Self-portraits
Apart his autobiographical works, Leopardi has left us some pages in which he describes his appearance, well known to be deprived of any attractive aspects. We have chosen three, which have different aims. The first, bureaucratic and therefore wilfully “neutral”, is the description attached to a passport request, presented in 1819 (Leopardi was born at Recanati on 29th June 1798):
Età 21 anni. Statura piccola. Capelli neri. Sopracciglia nere. Occhi cerulei. Naso ordinario. Bocca regolare. Mento simile. Carnagione pallida. Professione possidente.
Age 21 years. Short in stature. Black hair. Black eyebrows. Cerulean eyes. Regular mouth chin similar. Pale skin. Profession land owner.
The second description is in letter to Pietro Giordani dated 2nd March 1818, and is instead full of pain for the loss of youthful vigour:
... in somma io mi sono rovinato con sette anni di studio matto e disperatissimo in quel tempo che mi s’andava formando e mi si doveva assodare la complessione. E mi sono rovinato infelicemente e senza rimedio per tutta la vita, e rendutomi l’aspetto miserabile, e dispregevolissima tutta quella gran parte dell’uomo, che è la sola a cui guardino i più ...

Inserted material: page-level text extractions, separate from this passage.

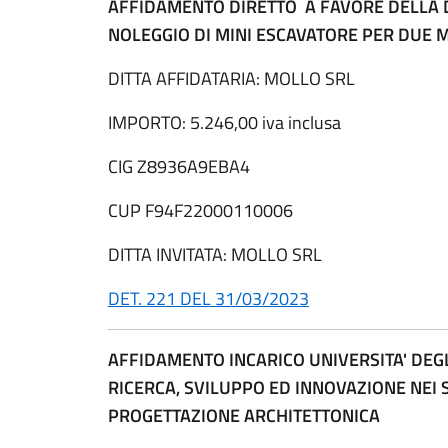
AFFIDAMENTO DIRETTO A FAVORE DELLA D
NOLEGGIO DI MINI ESCAVATORE PER DUE 
DITTA AFFIDATARIA: MOLLO SRL
IMPORTO: 5.246,00 iva inclusa
CIG Z8936A9EBA4
CUP F94F22000110006
DITTA INVITATA: MOLLO SRL
DET. 221 DEL 31/03/2023
AFFIDAMENTO INCARICO UNIVERSITA' DEGLI
RICERCA, SVILUPPO ED INNOVAZIONE NEI 
PROGETTAZIONE ARCHITETTONICA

... and so I have ruined myself with seven years of crazy and most desperate study in that period in which I was growing to maturity and my body was developing. And I have infelicitously ruined myself and without remedy for all my life, and have made my aspect miserable, and disgusting all that is manly of me, which is all that most take into consideration ...
The third is contained in the dedicatory to Agli amici suoi di Toscana or His Tuscan Friends, dated 15th December 1830 and published in the Florentine edition of the Canti (Piatti, 1831). In this “public” occasion Leopardi deeply laments his loss of health, which also entails renunciation to the pleasures of letters:
Ma io non aveva appena vent’anni, quando da quella infermità di nervi e di viscere, che privandomi della mia vita, non mi dà speranza di morte, quel mio solo bene [i “cari studi”] mi fu ridotto a meno che a mezzo; poi, due anni prima dei trenta, mi è stato tolto del tutto, e credo oramai per sempre. Ben sapete che queste medesime carte io non ho potuto leggere, e per emendarle m’è convenuto servirmi degli occhi e della mano d’altri. ... Ho perduto tutto: sono un tronco che sente e pena.
But I had barely turned twenty when that infirmity of nerves and intestine, which deprived me of my life, does not give me hope of death, that my only wealth [my “dear studies”] was cut by less than half; then, two years before my thirties, I lost it entirely, and I fear now forever. You well know that these selfsame papers I was unable to read, and to amend them I had to use the eyes and hands of others. ... I have lost all; I am a trunk that feels and suffers.